*** Data to use Section Begins ***

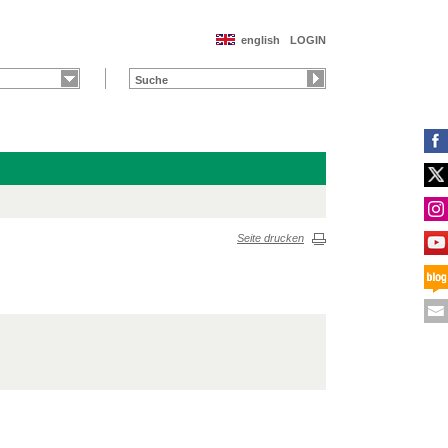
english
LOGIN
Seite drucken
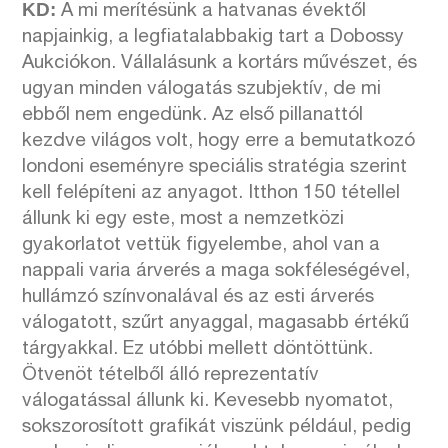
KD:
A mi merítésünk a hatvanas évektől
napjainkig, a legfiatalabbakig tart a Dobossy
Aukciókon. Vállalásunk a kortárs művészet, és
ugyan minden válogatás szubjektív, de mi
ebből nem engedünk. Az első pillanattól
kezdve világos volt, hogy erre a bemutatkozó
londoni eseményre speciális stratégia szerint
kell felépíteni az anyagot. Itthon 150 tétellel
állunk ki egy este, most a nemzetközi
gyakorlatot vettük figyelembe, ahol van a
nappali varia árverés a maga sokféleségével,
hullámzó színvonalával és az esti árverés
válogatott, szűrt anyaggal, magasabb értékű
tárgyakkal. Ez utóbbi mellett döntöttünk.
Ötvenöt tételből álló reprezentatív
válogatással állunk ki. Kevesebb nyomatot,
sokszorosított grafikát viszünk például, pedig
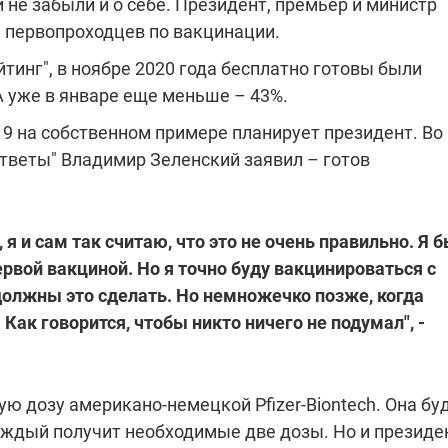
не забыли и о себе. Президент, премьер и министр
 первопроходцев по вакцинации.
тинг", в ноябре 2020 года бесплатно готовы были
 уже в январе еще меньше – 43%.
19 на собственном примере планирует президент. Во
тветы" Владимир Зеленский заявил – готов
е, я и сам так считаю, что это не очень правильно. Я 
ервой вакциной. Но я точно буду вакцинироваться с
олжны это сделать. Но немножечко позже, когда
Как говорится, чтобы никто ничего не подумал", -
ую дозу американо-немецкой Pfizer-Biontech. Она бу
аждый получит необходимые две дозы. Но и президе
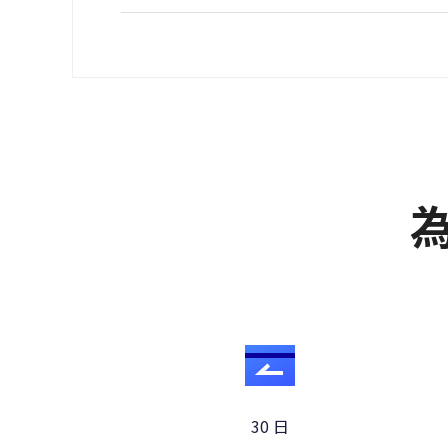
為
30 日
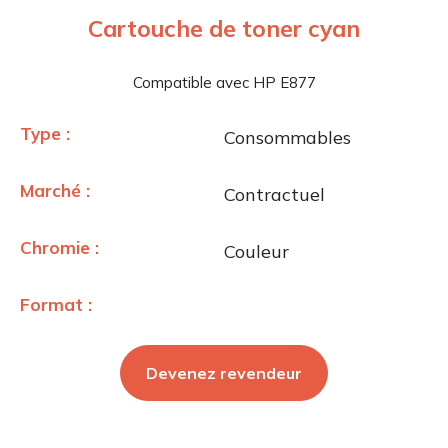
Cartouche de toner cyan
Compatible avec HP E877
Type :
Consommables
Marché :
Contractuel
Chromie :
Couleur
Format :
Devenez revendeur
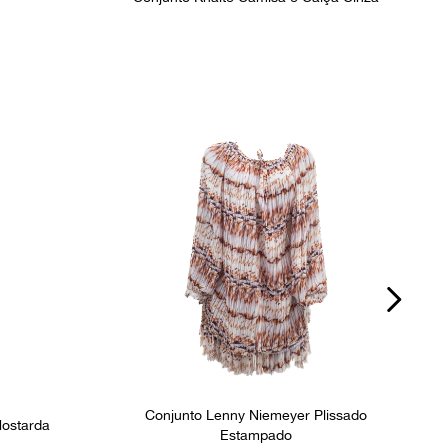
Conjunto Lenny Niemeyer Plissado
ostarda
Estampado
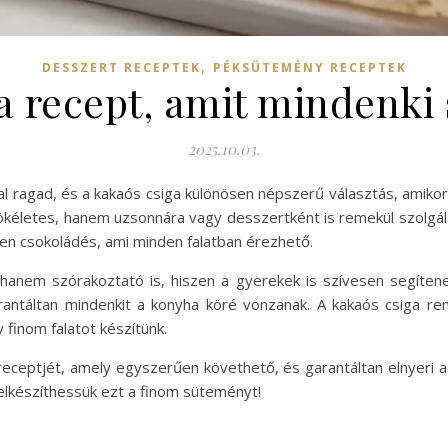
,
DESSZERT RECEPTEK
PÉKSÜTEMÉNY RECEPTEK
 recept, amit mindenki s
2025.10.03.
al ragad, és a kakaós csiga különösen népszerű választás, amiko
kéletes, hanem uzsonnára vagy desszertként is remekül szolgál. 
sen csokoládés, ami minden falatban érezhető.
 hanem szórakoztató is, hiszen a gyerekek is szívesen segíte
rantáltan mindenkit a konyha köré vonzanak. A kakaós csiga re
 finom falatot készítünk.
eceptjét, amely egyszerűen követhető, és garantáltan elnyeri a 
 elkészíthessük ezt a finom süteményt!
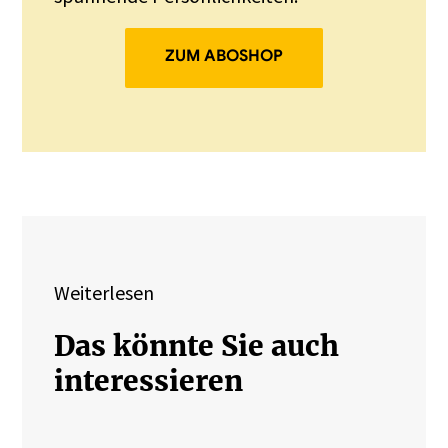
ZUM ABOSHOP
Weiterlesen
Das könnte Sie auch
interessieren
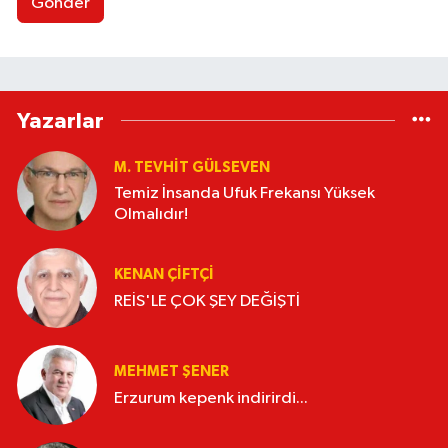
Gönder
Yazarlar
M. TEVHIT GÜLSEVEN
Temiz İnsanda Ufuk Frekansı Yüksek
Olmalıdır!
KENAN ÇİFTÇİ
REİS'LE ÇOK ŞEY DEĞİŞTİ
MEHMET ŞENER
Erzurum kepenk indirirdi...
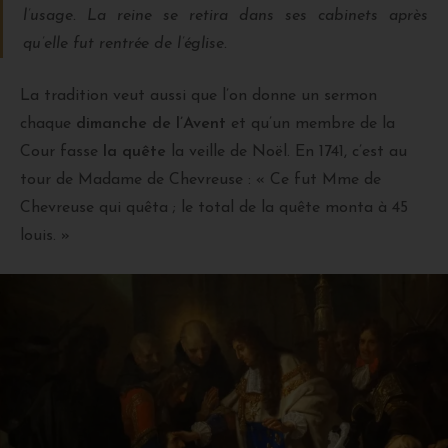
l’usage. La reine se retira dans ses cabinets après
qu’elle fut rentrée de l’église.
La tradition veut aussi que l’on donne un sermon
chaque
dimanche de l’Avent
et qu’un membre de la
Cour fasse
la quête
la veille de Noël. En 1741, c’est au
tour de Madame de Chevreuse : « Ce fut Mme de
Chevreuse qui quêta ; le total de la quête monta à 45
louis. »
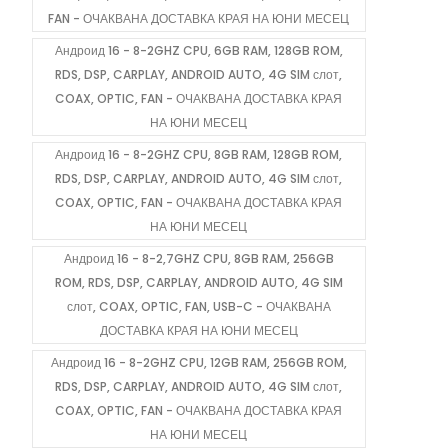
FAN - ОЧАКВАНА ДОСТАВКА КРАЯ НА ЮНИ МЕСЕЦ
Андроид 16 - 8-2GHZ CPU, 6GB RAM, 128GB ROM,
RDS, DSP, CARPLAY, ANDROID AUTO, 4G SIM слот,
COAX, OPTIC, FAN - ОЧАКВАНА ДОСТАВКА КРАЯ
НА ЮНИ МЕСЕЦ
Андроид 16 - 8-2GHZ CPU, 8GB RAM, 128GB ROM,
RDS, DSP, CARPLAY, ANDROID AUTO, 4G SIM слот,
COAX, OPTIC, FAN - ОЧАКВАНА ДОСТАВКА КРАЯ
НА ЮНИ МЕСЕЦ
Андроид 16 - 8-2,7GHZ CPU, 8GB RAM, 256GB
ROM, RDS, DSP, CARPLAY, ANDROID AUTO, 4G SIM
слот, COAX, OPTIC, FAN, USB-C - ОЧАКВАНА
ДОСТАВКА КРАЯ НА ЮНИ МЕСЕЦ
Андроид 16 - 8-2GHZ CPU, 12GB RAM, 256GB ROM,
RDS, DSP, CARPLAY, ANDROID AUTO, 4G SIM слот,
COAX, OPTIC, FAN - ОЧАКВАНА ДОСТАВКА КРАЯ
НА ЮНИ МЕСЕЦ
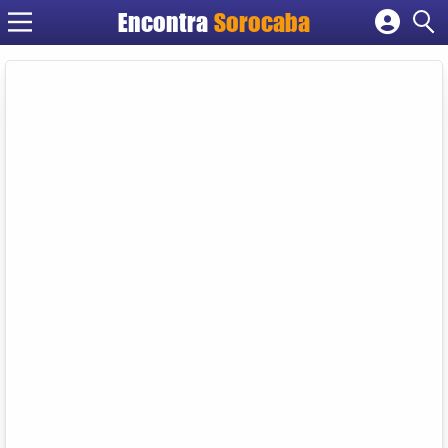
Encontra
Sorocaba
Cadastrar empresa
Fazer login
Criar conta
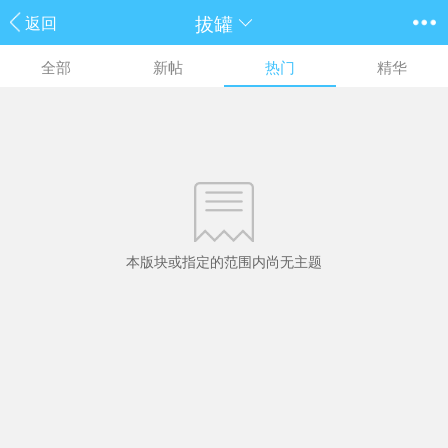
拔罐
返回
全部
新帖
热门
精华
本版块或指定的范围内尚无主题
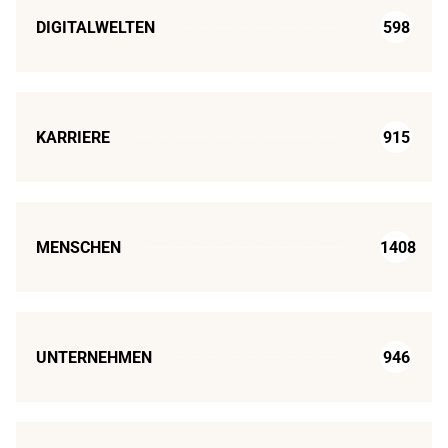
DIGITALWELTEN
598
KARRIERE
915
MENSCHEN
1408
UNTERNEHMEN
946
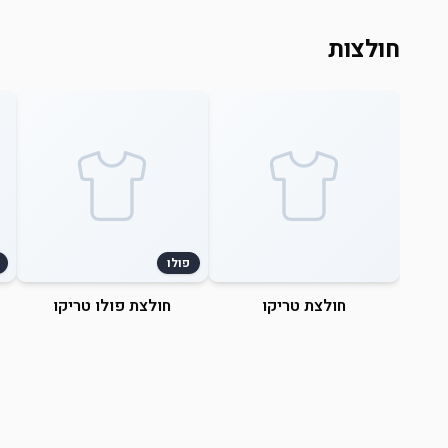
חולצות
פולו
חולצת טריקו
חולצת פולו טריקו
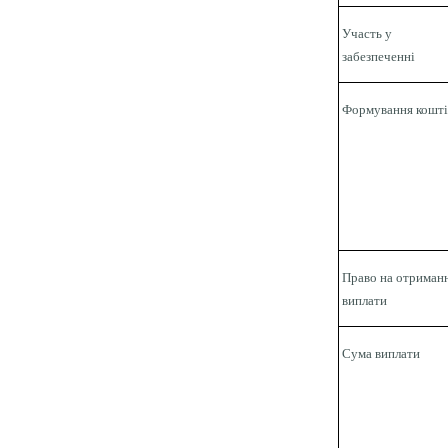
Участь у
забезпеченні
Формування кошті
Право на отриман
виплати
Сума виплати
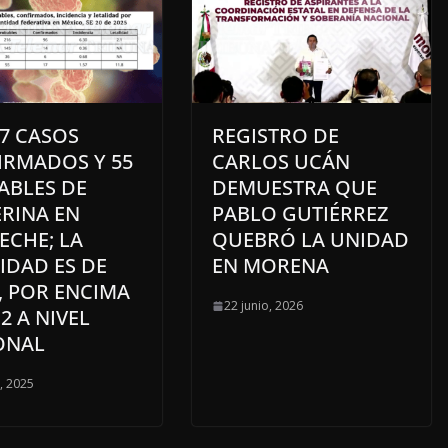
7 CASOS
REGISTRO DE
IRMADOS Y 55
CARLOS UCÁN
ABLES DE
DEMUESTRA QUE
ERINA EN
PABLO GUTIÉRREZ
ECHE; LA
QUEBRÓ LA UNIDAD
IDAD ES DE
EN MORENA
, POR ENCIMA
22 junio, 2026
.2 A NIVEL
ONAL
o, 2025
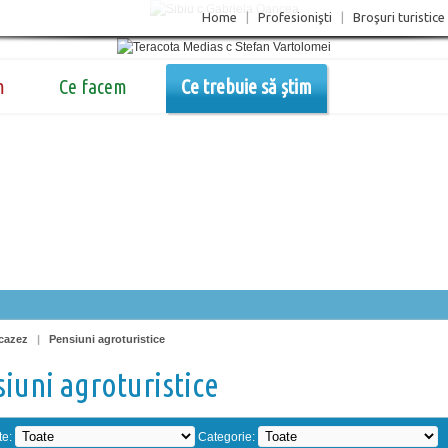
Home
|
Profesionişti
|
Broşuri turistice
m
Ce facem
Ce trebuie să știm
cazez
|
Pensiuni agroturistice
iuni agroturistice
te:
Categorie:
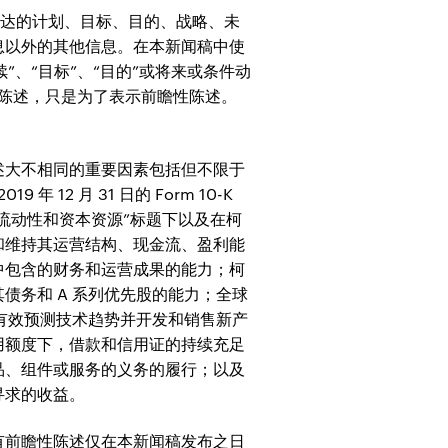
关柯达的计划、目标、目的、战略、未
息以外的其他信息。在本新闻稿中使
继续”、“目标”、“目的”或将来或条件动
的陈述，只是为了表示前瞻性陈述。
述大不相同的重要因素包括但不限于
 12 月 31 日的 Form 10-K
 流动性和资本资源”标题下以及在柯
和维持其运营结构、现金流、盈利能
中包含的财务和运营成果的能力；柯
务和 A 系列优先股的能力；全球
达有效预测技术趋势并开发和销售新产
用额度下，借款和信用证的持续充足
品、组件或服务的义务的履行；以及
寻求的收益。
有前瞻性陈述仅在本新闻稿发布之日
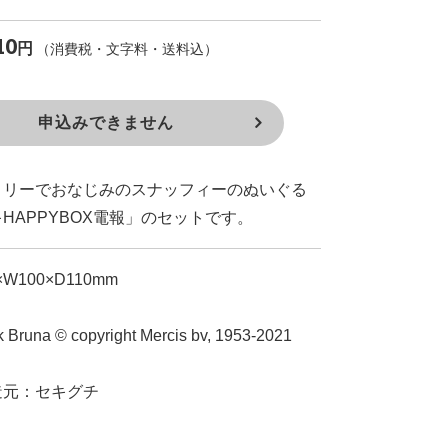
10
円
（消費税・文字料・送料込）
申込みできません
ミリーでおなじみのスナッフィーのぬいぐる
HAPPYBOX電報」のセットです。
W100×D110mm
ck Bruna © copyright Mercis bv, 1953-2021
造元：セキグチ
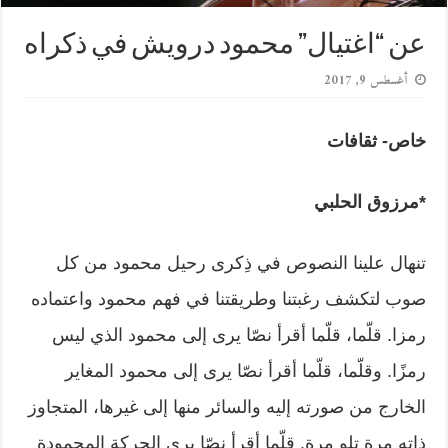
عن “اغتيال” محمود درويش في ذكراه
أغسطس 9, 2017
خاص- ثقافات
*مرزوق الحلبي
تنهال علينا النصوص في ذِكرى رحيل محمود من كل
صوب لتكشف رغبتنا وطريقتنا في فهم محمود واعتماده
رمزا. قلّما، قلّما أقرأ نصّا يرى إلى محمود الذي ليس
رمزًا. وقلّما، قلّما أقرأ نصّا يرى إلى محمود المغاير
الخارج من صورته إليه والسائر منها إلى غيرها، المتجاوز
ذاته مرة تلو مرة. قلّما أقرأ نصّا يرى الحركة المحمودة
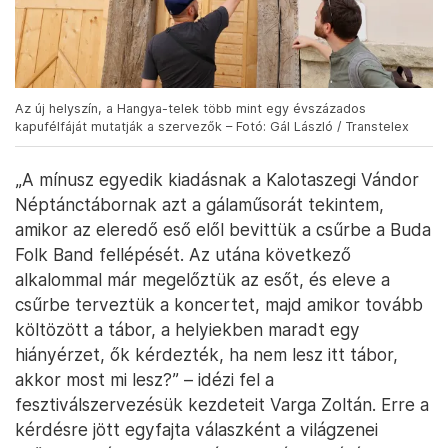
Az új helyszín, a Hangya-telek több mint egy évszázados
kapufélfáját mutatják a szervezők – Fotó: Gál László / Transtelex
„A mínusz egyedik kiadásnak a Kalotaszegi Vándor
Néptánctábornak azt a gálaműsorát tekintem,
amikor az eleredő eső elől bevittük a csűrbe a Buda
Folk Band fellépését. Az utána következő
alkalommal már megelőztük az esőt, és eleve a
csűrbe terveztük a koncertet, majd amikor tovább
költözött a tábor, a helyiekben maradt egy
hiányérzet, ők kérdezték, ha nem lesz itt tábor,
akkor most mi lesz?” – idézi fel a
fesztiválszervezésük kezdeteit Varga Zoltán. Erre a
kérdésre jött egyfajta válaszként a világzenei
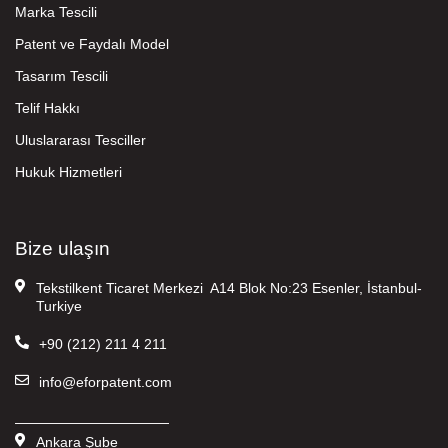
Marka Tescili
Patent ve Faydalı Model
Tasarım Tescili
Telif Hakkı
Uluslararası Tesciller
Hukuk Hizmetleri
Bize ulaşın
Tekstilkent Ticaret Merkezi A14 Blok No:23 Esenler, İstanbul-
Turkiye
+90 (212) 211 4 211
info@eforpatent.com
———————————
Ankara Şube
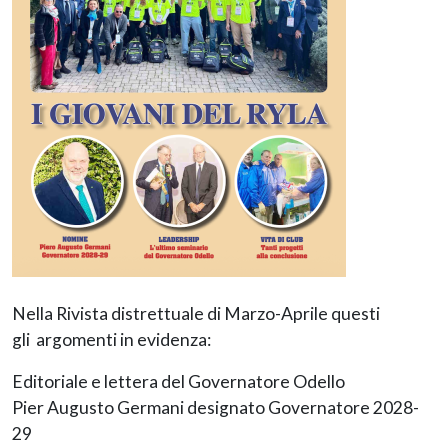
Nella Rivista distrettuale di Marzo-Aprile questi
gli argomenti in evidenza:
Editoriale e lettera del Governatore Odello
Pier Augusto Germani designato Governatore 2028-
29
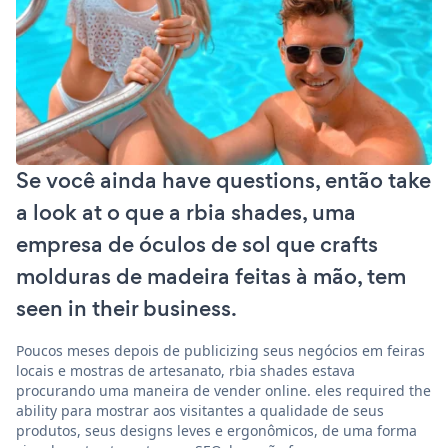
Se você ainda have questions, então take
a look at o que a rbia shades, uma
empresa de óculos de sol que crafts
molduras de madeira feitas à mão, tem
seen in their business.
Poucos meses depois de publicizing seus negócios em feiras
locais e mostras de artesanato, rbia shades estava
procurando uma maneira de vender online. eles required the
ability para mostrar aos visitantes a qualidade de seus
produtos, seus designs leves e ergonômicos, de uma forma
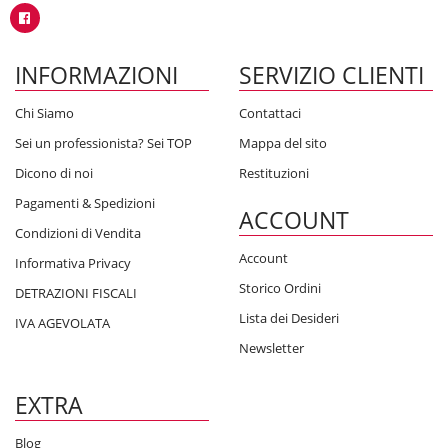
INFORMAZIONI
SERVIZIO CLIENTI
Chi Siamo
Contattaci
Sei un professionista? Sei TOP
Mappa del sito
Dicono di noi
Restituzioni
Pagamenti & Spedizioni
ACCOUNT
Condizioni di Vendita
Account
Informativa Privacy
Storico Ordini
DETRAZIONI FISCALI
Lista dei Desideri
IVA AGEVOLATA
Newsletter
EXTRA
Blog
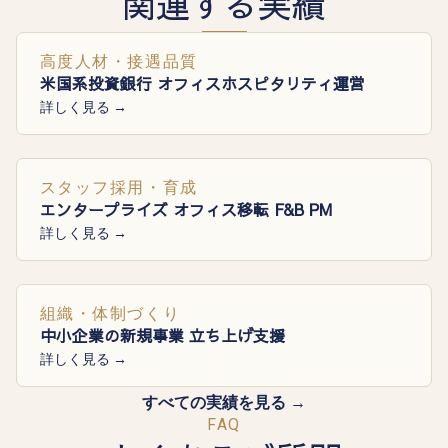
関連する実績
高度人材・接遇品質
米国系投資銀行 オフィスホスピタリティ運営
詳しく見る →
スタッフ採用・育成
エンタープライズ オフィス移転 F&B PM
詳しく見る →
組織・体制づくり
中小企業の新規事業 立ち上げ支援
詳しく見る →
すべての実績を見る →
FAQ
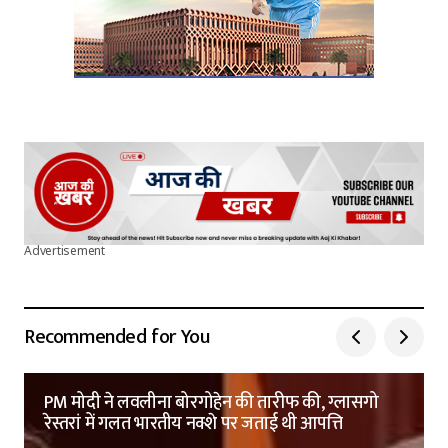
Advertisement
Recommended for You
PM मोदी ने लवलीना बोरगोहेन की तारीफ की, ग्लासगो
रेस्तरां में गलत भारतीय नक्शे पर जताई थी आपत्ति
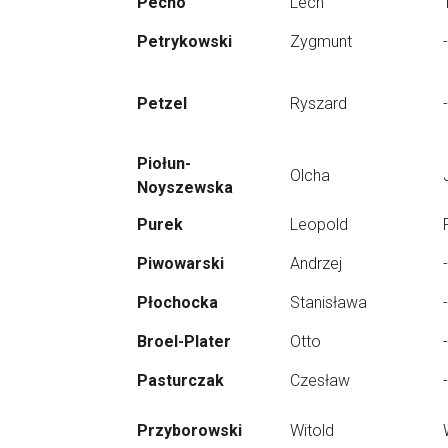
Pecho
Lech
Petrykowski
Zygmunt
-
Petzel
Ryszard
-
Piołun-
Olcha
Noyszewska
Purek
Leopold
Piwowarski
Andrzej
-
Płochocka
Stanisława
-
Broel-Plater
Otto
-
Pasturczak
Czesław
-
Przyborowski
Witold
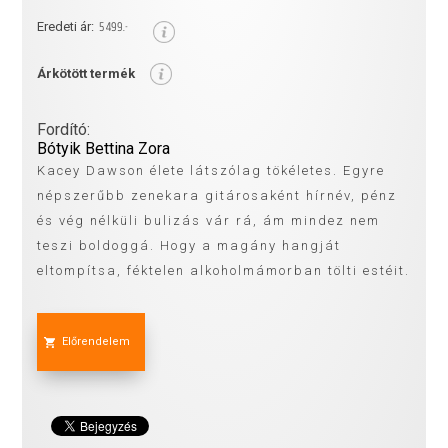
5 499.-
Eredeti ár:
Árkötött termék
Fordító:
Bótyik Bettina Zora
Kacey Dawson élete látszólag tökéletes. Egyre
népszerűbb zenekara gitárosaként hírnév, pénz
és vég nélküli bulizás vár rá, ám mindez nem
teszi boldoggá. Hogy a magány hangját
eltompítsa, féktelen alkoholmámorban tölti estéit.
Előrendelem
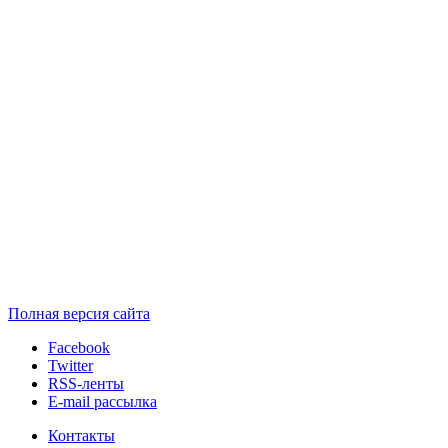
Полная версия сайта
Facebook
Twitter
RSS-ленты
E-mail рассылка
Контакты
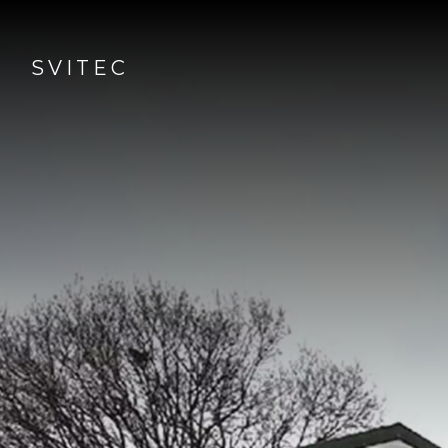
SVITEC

*** Data to use Section Ends ***

Task description: Pictures do not belong in the copy. Repeat only the lines from the top of the records through the line containing "первопроходцев по вакцинации.".

Result for this task:
english
LOGIN
Seite drucken
KD:
A mi merítésünk a hatvanas évektől
napjainkig, a legfiatalabbakig tart a Dobossy
Aukciókon. Vállalásunk a kortárs művészet, és
ugyan minden válogatás szubjektív, de mi
ebből nem engedünk. Az első pillanattól
kezdve világos volt, hogy erre a bemutatkozó
londoni eseményre speciális stratégia szerint
kell felépíteni az anyagot. Itthon 150 tétellel
állunk ki egy este, most a nemzetközi
gyakorlatot vettük figyelembe, ahol van a
nappali varia árverés a maga sokféleségével,
hullámzó színvonalával és az esti árverés
válogatott, szűrt anyaggal, magasabb értékű
tárgyakkal. Ez utóbbi mellett döntöttünk.
Ötvenöt tételből álló reprezentatív
válogatással állunk ki. Kevesebb nyomatot,
sokszorosított grafikát viszünk például, pedig
не забыли и о себе. Президент, премьер и министр
 первопроходцев по вакцинации.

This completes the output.